Yesterday, Microsoft (NASDAQ:MSFT) posted a $6.2 billion charge against its fiscal fourth quarter revenues, writing off its 2007 purchased of online advertising firm aQuantive, and leading to its first quarterly loss since it became a publicly-traded company in 1986.
The acquisition of aQauntive was intended to give Redmond a beach head in the online ad market, countering Google‘s (NASDAQ:GOOG) dominance. Instead, Microsoft’s online ad division has floundered, racking up about $9 billion in losses, while contributing just 4% to annual revenues.
Microsoft reported a $492 million loss during the quarter, compared to a $5.9 billion profit during the same period in 2011.
Excluding the charges, earnings came in at 73 cents a share, solidly beating analysts who had predicted 62 cents a share, the Associated Press noted.
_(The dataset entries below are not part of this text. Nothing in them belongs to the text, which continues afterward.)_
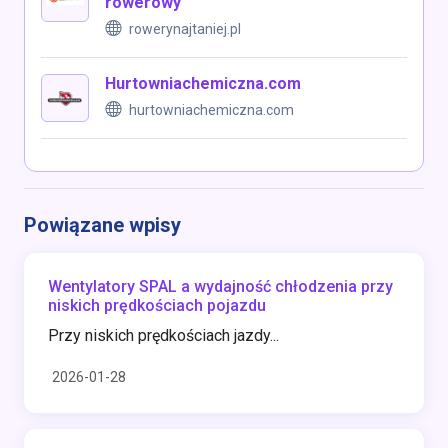
rowerowy
rowerynajtaniej.pl
Hurtowniachemiczna.com
hurtowniachemiczna.com
Powiązane wpisy
Wentylatory SPAL a wydajność chłodzenia przy
niskich prędkościach pojazdu
Przy niskich prędkościach jazdy...
2026-01-28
For the quarter, the company saw revenue of $18.06 billion, up 4% from last year, but falling short of the $18.15 billion analysts had forecast.
Shares of Microsoft fell more than 1% in Friday morning trading.
Sales of its Windows operating system slowed along with sales of personal computers, which have been trending lower due to the economic slowdown and competition from tablet computers like Apple‘s (NASDAQ:AAPL) iPad. Computer server and business software sales were up during the quarter.
The company is now looking forward to the October release of its Windows 8 operating system. Last month, the company unveiled its own tablet computer, running the new operating system, designed to compete with the iPad.